Ce travail sert également de prévention à la répétition de la violence. Un enfant à qui l’on a appris à
reconnaitre les modèles égalitaires et qui les met en œuvre dans ses relations avec autrui est moins
susceptible de reproduire ou subir des violences dans sa vie affective et sexuelle future.
Un accompagnement de qualité des enfants participe à la lutte contre les violences intrafamiliales et prévient
l’apparition de nouvelles victimes.
De manière globale, l’Education à la Vie Relationnelle, Affective et Sexuelle en milieu scolaire (EVRAS) est un
moyen de favoriser les relations égalitaires. Ces animations visent aussi bien les enfants exposés aux
violences que ceux qui ne le sont pas et permettent ainsi à tous les jeunes d’être sensibilisés aux violences
intrafamiliales, notamment. C’est pour toutes ces raisons que nous aspirons au développement effectif d’une
politique globale en matière d’EVRAS.
18
Un enfant exposé aux violences conjugales est un enfant maltraité, Op. Cit., p. 28.
Bibliographie
AÏT HMAD A., Violence conjugale et enfants : où en sommes-nous ?, Liège, C.V.F.E., septembre 2012.
AÏT HMAD A., Femmes, enfants, ados : les victimes de la violence conjugale, Liège, C.V.F.E., décembre 2009.
AÏT HMAD A., SIMOENS J.-L., Les enfants face à la violence conjugale. Réflexions sur le travail de l’équipe enfants
du refuge du CVFE, Liège, C.V.F.E., novembre 2006.

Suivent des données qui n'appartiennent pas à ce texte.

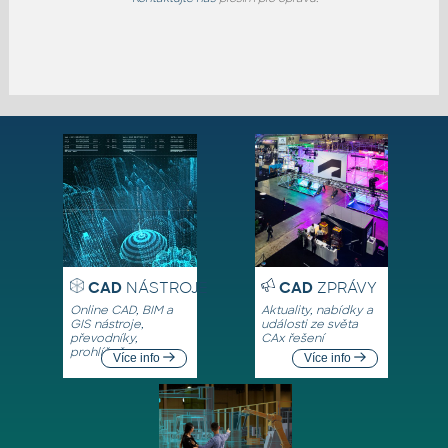
CAD
NÁSTROJE
CAD
ZPRÁVY
Online CAD, BIM a
Aktuality, nabídky a
GIS nástroje,
události ze světa
převodníky,
CAx řešení
prohlížeče
Více info
Více info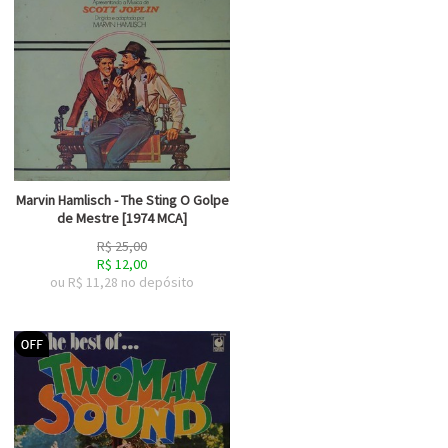
Marvin Hamlisch - The Sting O Golpe
de Mestre [1974 MCA]
R$
25,00
R$
12,00
ou R$
11,28
no depósito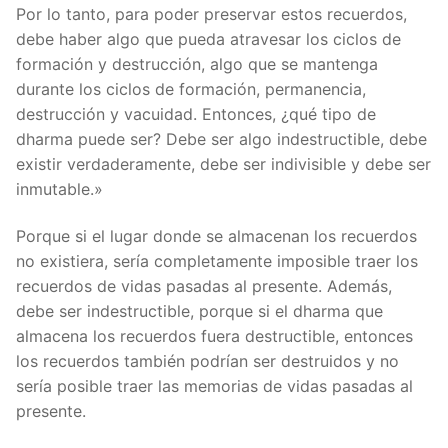
Por lo tanto, para poder preservar estos recuerdos,
debe haber algo que pueda atravesar los ciclos de
formación y destrucción, algo que se mantenga
durante los ciclos de formación, permanencia,
destrucción y vacuidad. Entonces, ¿qué tipo de
dharma puede ser? Debe ser algo indestructible, debe
existir verdaderamente, debe ser indivisible y debe ser
inmutable.»
Porque si el lugar donde se almacenan los recuerdos
no existiera, sería completamente imposible traer los
recuerdos de vidas pasadas al presente. Además,
debe ser indestructible, porque si el dharma que
almacena los recuerdos fuera destructible, entonces
los recuerdos también podrían ser destruidos y no
sería posible traer las memorias de vidas pasadas al
presente.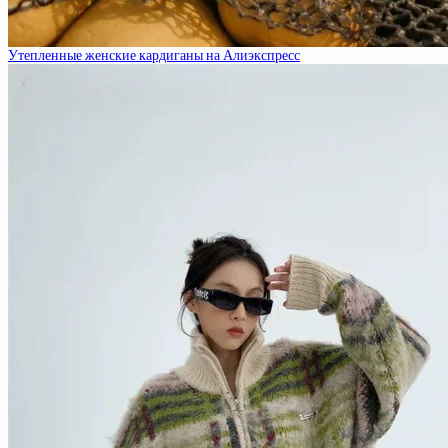
Утепленные женские кардиганы на Алиэкспресс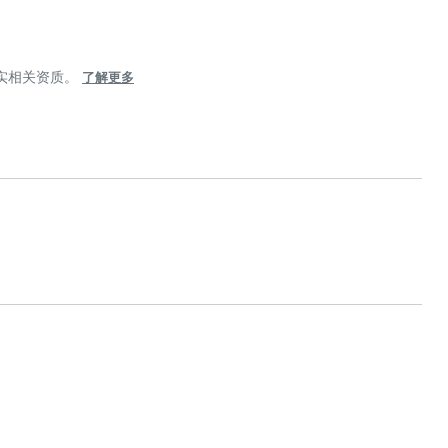
核实相关资质。
了解更多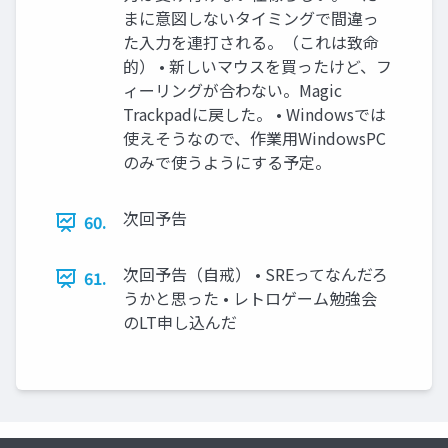
まに意図しないタイミングで間違っ
た入力を連打される。（これは致命
的） • 新しいマウスを買ったけど、フ
ィーリングが合わない。Magic
Trackpadに戻した。 • Windowsでは
使えそうなので、作業用WindowsPC
のみで使うようにする予定。
次回予告
60.
次回予告（自戒） • SREってなんだろ
61.
うかと思った • レトロゲーム勉強会
のLT申し込んだ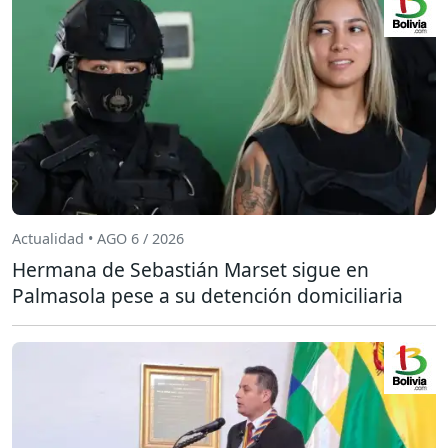
Actualidad • AGO 6 / 2026
Hermana de Sebastián Marset sigue en
Palmasola pese a su detención domiciliaria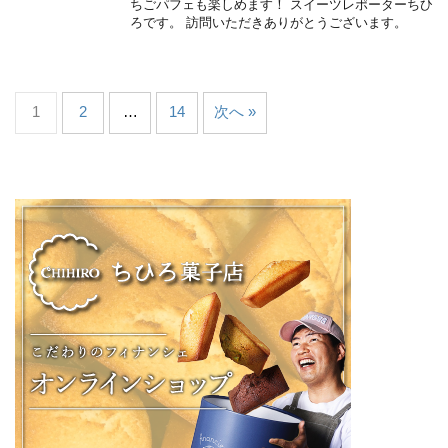
ちごパフェも楽しめます！ スイーツレポーターちひ
ろです。 訪問いただきありがとうございます。
1
2
…
14
次へ »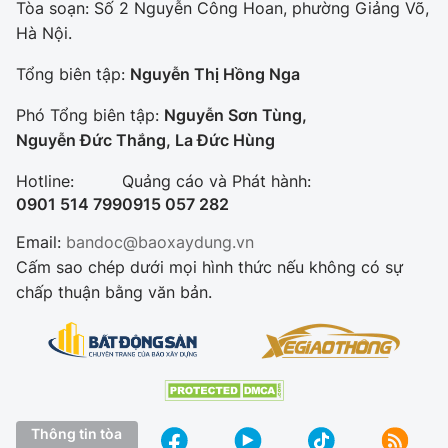
Tòa soạn: Số 2 Nguyễn Công Hoan, phường Giảng Võ,
Hà Nội.
Tổng biên tập:
Nguyễn Thị Hồng Nga
Phó Tổng biên tập:
Nguyễn Sơn Tùng,
Nguyễn Đức Thắng, La Đức Hùng
Hotline:
Quảng cáo và Phát hành:
0901 514 799
0915 057 282
Email:
bandoc@baoxaydung.vn
Cấm sao chép dưới mọi hình thức nếu không có sự
chấp thuận bằng văn bản.
Thông tin tòa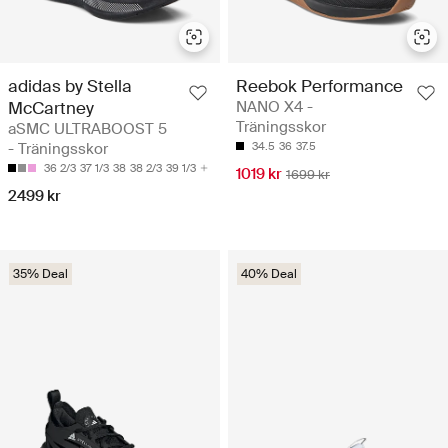
adidas by Stella
Reebok Performance
McCartney
NANO X4 -
Träningsskor
aSMC ULTRABOOST 5
- Träningsskor
34.5
36
37.5
36 2/3
37 1/3
38
38 2/3
39 1/3
1019 kr
1699 kr
2499 kr
35% Deal
40% Deal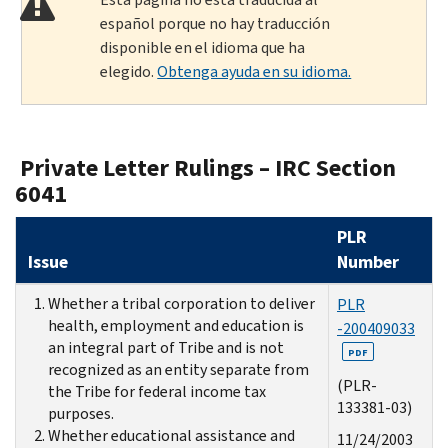
español porque no hay traducción
disponible en el idioma que ha
elegido.
Obtenga ayuda en su idioma.
Private Letter Rulings – IRC Section
6041
PLR
Issue
Number
Whether a tribal corporation to deliver
PLR
health, employment and education is
-200409033
an integral part of Tribe and is not
PDF
recognized as an entity separate from
(PLR-
the Tribe for federal income tax
133381-03)
purposes.
Whether educational assistance and
11/24/2003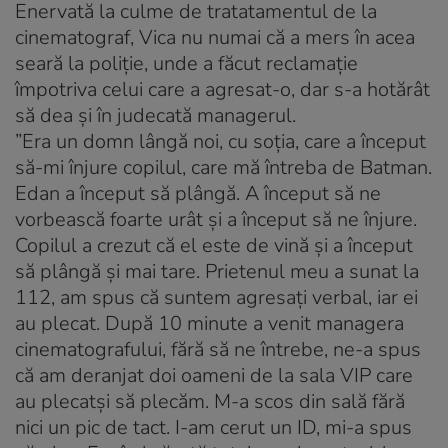
Enervată la culme de tratatamentul de la
cinematograf, Vica nu numai că a mers în acea
seară la poliție, unde a făcut reclamație
împotriva celui care a agresat-o, dar s-a hotărât
să dea și în judecată managerul.
”Era un domn lângă noi, cu soția, care a început
să-mi înjure copilul, care mă întreba de Batman.
Edan a început să plângă. A început să ne
vorbească foarte urât și a început să ne înjure.
Copilul a crezut că el este de vină și a început
să plângă și mai tare. Prietenul meu a sunat la
112, am spus că suntem agresați verbal, iar ei
au plecat. După 10 minute a venit managera
cinematografului, fără să ne întrebe, ne-a spus
că am deranjat doi oameni de la sala VIP care
au plecatși să plecăm. M-a scos din sală fără
nici un pic de tact. I-am cerut un ID, mi-a spus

BASTARD B., Un conjoint violent est-il un mauvais parent ?, Bruxelles, Fédération Wallonie-Bruxelles de
Belgique, octobre 2013.
BASTARD B., PHILIPPE C., Entre protection de l’enfant et maintien des relations enfants-parents. L’intervention
sociale face aux violences conjugales, Note de synthèse, Paris, Observatoire National de l’Enfance en Danger,
2009.
KOWAL C., SIMOENS J.-L., Mon père s’appelle Barbe bleue, ma mère Cendrillon. Et pourtant, ma vie n’est pas un
conte de fée, Liège, C.V.F.E., octobre 2008.
SIMOENS J.-L., Le cycle de la violence, un outil d’intervention ciblée auprès des enfants exposés aux violences
conjugales, Liège, C.V.F.E., décembre 2011.
VASSELIER-NOVELLI C., HEIM C., “Les enfants victimes de violences conjugales”, Cahiers critiques de thérapie
familiale et de pratiques de réseaux, n°36, 2006, p. 185-207.
X., Un enfant exposé aux violences conjugales est un enfant maltraité, Fédération Wallonie-Bruxelles de
Belgique, 2013.
X., Les enfants exposés aux violences conjugales en Bourgogne, P.F.O.S.S., octobre 2013.